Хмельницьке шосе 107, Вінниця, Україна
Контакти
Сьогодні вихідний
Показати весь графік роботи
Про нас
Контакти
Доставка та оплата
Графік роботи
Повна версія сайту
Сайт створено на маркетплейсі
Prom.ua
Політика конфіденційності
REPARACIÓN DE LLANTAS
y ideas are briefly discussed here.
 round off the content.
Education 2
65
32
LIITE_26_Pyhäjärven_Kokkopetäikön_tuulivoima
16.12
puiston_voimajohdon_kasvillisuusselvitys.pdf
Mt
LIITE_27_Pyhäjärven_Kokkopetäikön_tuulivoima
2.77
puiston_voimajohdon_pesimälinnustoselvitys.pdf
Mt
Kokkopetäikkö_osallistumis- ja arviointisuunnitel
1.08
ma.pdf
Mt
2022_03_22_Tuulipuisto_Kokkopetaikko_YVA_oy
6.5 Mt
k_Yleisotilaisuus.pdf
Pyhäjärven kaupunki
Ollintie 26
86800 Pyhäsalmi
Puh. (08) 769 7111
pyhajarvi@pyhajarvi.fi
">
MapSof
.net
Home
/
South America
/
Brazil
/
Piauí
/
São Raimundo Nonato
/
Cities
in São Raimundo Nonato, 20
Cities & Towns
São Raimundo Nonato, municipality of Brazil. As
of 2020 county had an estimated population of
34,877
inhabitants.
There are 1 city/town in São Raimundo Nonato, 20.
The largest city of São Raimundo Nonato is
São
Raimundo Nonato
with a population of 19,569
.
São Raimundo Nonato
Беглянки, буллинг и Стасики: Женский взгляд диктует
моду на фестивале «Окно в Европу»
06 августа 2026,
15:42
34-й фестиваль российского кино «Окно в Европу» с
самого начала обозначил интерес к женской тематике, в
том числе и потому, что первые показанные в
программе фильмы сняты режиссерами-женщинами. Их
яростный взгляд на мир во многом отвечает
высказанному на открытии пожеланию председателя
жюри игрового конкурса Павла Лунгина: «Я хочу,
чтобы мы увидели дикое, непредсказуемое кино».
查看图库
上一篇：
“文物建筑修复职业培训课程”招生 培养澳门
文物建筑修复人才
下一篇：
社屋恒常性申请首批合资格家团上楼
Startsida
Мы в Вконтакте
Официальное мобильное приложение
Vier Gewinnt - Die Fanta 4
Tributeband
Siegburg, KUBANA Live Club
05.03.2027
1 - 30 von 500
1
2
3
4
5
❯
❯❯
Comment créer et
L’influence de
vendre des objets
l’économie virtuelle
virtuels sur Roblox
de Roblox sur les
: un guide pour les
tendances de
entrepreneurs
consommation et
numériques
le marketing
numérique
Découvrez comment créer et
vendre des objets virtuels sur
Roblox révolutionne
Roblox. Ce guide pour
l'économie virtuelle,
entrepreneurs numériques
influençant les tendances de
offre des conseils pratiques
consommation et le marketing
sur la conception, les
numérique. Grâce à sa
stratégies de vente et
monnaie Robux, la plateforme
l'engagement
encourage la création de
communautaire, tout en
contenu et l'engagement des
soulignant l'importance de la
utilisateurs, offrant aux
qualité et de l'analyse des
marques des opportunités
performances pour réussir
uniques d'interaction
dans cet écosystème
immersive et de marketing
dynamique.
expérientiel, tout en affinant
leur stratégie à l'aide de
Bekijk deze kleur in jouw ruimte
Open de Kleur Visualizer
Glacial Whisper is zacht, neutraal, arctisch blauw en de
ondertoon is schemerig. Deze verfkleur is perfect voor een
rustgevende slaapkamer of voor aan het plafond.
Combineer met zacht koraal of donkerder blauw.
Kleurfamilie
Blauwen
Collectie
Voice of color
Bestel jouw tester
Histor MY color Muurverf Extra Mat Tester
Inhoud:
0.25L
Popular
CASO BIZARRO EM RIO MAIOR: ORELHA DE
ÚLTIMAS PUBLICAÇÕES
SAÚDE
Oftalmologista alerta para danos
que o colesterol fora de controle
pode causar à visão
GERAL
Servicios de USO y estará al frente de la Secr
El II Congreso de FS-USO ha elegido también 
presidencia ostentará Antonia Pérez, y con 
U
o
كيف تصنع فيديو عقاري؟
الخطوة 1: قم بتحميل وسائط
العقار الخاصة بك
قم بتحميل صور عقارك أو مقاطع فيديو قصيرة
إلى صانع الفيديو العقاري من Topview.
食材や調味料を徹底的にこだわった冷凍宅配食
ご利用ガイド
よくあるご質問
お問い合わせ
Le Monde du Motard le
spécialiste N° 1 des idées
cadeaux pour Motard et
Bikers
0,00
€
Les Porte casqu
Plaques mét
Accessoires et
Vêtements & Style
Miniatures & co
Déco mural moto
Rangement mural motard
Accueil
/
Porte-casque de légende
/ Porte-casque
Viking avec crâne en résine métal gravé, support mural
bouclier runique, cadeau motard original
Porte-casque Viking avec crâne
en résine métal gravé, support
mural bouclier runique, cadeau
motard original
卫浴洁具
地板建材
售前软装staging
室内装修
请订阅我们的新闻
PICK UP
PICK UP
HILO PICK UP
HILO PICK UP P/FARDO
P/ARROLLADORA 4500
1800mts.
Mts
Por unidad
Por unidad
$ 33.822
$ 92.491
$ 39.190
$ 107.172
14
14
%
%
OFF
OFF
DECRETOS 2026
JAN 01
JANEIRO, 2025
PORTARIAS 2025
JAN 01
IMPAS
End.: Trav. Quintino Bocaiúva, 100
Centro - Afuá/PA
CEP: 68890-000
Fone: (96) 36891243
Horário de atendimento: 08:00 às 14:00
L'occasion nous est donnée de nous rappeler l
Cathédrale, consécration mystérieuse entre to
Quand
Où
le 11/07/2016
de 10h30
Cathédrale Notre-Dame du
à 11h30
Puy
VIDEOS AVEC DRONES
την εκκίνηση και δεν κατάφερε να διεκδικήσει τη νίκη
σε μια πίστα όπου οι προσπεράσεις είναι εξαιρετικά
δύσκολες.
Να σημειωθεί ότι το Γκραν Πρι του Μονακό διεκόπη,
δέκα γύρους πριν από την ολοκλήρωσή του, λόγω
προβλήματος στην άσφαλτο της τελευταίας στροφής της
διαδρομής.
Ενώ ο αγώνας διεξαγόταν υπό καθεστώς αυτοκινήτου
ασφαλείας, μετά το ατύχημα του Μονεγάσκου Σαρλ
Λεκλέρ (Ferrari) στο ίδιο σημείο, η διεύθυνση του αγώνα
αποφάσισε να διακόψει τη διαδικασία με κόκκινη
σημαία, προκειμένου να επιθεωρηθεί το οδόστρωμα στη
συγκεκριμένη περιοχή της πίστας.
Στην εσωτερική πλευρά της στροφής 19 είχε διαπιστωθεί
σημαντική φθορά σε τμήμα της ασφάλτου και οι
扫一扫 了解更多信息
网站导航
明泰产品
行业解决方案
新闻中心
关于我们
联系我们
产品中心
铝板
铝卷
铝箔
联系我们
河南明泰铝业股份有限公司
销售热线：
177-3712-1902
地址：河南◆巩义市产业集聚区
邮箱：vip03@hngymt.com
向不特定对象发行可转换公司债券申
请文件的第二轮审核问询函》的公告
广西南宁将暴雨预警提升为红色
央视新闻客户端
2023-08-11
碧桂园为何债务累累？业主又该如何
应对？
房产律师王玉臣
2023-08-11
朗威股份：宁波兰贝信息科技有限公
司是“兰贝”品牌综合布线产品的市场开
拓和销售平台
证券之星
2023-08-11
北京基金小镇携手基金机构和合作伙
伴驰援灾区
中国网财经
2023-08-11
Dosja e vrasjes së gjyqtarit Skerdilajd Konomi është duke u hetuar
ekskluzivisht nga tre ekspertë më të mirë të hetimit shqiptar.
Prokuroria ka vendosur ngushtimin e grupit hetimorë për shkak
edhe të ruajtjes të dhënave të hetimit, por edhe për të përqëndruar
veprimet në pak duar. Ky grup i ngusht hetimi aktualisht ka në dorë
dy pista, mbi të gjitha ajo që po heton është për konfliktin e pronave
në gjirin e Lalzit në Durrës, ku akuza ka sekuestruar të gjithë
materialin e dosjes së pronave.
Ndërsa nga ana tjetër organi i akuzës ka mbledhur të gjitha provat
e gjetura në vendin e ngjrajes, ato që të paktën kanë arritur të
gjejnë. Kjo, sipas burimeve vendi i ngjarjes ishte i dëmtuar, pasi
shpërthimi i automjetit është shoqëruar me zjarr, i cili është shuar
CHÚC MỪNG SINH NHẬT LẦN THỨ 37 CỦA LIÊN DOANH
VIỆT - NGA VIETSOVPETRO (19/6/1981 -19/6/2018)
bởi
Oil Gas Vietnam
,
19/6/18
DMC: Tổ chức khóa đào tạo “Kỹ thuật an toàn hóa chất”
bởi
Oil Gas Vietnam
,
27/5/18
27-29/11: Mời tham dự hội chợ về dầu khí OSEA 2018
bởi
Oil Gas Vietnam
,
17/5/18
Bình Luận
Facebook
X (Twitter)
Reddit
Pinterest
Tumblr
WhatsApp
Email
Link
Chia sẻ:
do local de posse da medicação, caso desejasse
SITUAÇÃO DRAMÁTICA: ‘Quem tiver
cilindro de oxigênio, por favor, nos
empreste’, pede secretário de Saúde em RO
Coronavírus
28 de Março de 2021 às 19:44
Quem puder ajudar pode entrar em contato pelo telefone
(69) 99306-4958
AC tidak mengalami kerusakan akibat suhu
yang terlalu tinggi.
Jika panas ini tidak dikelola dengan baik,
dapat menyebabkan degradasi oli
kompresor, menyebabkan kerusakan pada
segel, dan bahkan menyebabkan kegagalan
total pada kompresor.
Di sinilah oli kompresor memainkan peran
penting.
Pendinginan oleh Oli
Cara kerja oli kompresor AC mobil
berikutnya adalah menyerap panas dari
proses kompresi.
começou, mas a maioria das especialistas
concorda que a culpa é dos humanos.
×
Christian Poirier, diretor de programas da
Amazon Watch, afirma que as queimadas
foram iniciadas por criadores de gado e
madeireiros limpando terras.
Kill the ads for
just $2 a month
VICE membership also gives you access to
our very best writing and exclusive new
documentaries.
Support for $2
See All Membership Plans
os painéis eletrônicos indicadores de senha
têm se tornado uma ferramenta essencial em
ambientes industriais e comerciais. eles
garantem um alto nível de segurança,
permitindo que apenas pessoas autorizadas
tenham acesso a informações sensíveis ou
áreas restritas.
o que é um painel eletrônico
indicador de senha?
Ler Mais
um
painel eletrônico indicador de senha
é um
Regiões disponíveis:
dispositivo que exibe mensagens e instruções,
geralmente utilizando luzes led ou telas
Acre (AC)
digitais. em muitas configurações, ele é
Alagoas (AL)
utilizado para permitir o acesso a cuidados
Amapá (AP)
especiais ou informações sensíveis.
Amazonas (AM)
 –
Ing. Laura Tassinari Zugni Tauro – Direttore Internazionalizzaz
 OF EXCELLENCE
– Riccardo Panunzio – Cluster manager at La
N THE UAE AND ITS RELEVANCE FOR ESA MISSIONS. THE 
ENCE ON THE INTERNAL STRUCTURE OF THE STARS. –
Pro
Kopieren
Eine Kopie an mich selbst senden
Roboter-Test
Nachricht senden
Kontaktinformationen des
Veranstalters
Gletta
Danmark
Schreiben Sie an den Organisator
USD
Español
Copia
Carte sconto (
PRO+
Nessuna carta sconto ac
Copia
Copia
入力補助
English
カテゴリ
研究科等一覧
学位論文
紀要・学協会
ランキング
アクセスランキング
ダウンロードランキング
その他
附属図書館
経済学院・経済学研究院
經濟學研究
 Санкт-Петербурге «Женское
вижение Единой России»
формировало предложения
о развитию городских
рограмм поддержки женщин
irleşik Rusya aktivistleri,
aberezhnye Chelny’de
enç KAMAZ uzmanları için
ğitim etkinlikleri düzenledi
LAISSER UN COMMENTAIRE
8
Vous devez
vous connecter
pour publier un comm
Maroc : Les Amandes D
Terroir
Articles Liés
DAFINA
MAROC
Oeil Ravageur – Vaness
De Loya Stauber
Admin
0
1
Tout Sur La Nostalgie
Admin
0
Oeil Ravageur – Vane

========

* [Exercise details] Only one stretch of the records above is wanted: the lines between the one holding "Vêtements & Style" and the one holding "JANEIRO, 2025", inclusive, reproduced exactly.

* [Solution]
Vêtements & Style
Miniatures & co
Déco mural moto
Rangement mural motard
Accueil
/
Porte-casque de légende
/ Porte-casque
Viking avec crâne en résine métal gravé, support mural
bouclier runique, cadeau motard original
Porte-casque Viking avec crâne
en résine métal gravé, support
mural bouclier runique, cadeau
motard original
卫浴洁具
地板建材
售前软装staging
室内装修
请订阅我们的新闻
PICK UP
PICK UP
HILO PICK UP
HILO PICK UP P/FARDO
P/ARROLLADORA 4500
1800mts.
Mts
Por unidad
Por unidad
$ 33.822
$ 92.491
$ 39.190
$ 107.172
14
14
%
%
OFF
OFF
DECRETOS 2026
JAN 01
JANEIRO, 2025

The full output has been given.